Bedoya con los colores de Boca Juniors (Fotobaires)

– ¿Cómo maneja el hecho de tener el récord de ser el futbolista con más expulsiones en la historia?

– Sí, el jugador con más expulsiones todavía. Ahora, ya es divertido, pero me costó mucho, me maltrataron demasiado. Ahora, por fin hay rédito económico, porque aquí acabo de hacer una campaña de una Tarjeta, precisamente, Roja de algún banco. Entonces, por fin me dio sus frutos. Pero antes, me perjudicó bastante. Fui maltratado verbalmente por mucha gente, pero ahora me adapté. La gente se ríe, y es otro mundo por fuera. Pero fue complejo.

– Pero ¿por qué lo maltrataron, que le decían?

– De todo. O sea, fui de los jugadores más insultados en el fútbol colombiano. Pero la gente, a veces, intentaba sacarme de quicio. Como tratar de incomodarme, para buscar discusiones nuevas.

– ¿Le quedó alguna cuenta pendiente de tu carrera?

– Sí, tuve la oportunidad de ir a Europa, y no lo acepté. Me dio miedo porque en algún momento yo no tenía bien el ligamento en la rodilla, y pensaba que no iba a pasar los exámenes. Entonces, no me arriesgué y quedé con esa cuenta pendiente de haber podido jugar en ese continente.

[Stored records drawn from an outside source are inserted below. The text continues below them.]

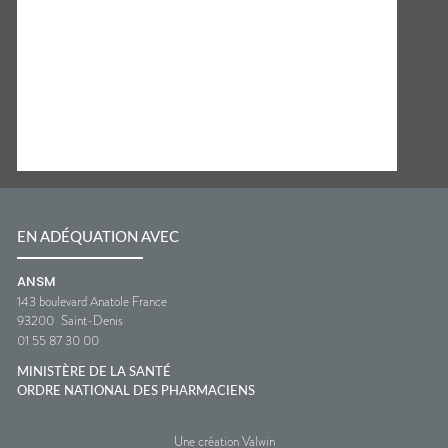
EN ADÉQUATION AVEC
ANSM
143 boulevard Anatole France
93200
Saint-Denis
01 55 87 30 00
MINISTÈRE DE LA SANTÉ
ORDRE NATIONAL DES PHARMACIENS
Une création Valwin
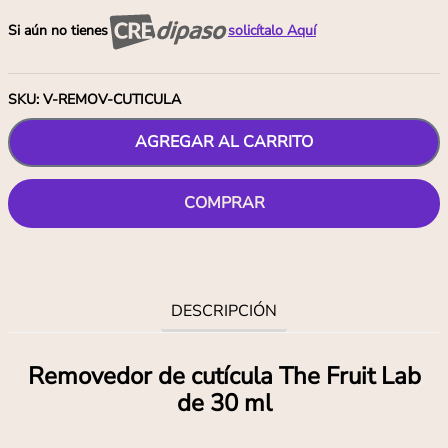
Si aún no tienes
solicítalo Aquí
SKU
:
V-REMOV-CUTICULA
AGREGAR AL CARRITO
COMPRAR
DESCRIPCIÓN
Removedor de cutícula The Fruit Lab
de 30 ml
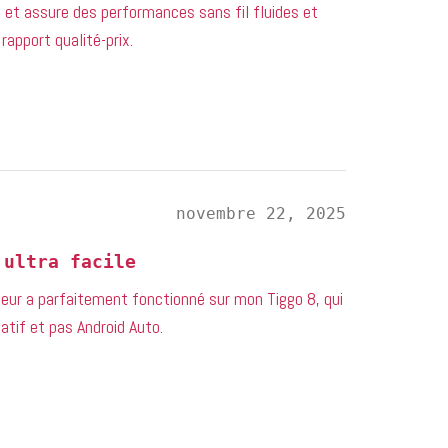
t et assure des performances sans fil fluides et
 rapport qualité-prix.
novembre 22, 2025
 ultra facile
ateur a parfaitement fonctionné sur mon Tiggo 8, qui
atif et pas Android Auto.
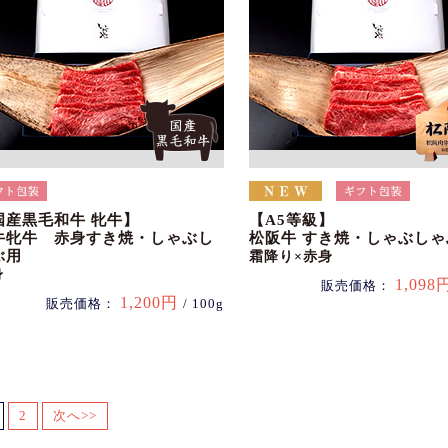
国産黒毛和牛 牝牛】
【A5等級】
牛牝牛 赤身すき焼・しゃぶし
松阪牛 すき焼・しゃぶしゃ
ぶ用
霜降り×赤身
身
1,098
販売価格：
1,200円
販売価格：
/ 100g
2
次へ>>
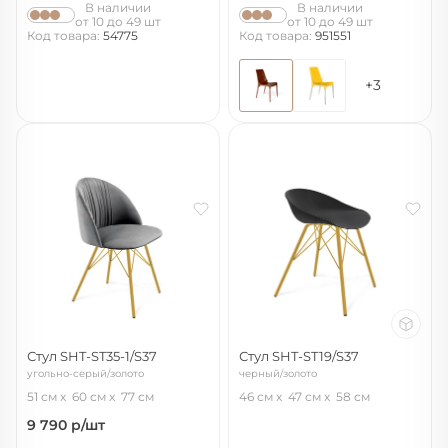
В наличии
В наличии
от 10 до 49 шт
от 10 до 49 шт
Код товара:
54775
Код товара:
951551
+3
Стул SHT-ST35-1/S37
Стул SHT-ST19/S37
угольно-серый/золото
черный/золото
51 см
60 см
77 см
46 см
47 см
58 см
9 790
р/шт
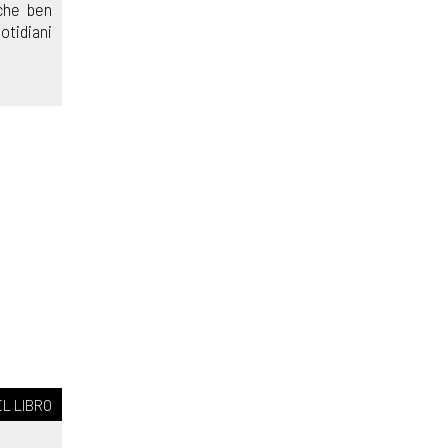
che ben
otidiani
L LIBRO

– ¿Qué equipo lo fue buscar?

– Muchos. Cuando estaba en Racing, fueron unos empresarios que me querían llevar en ese momento al Werden Bremen de Alemania, la Reggina de Italia no me ofreció lo suficiente. Hubo la posibilidad de ir a Rusia. En ese tiempo, no quise ir a Rusia, porque casi que no había jugadores sudamericanos, y era mucho más complejo. En Escocia, el Celtic también me buscó. Y el Celta de Vigo también me ofrecieron. Pero no acepté.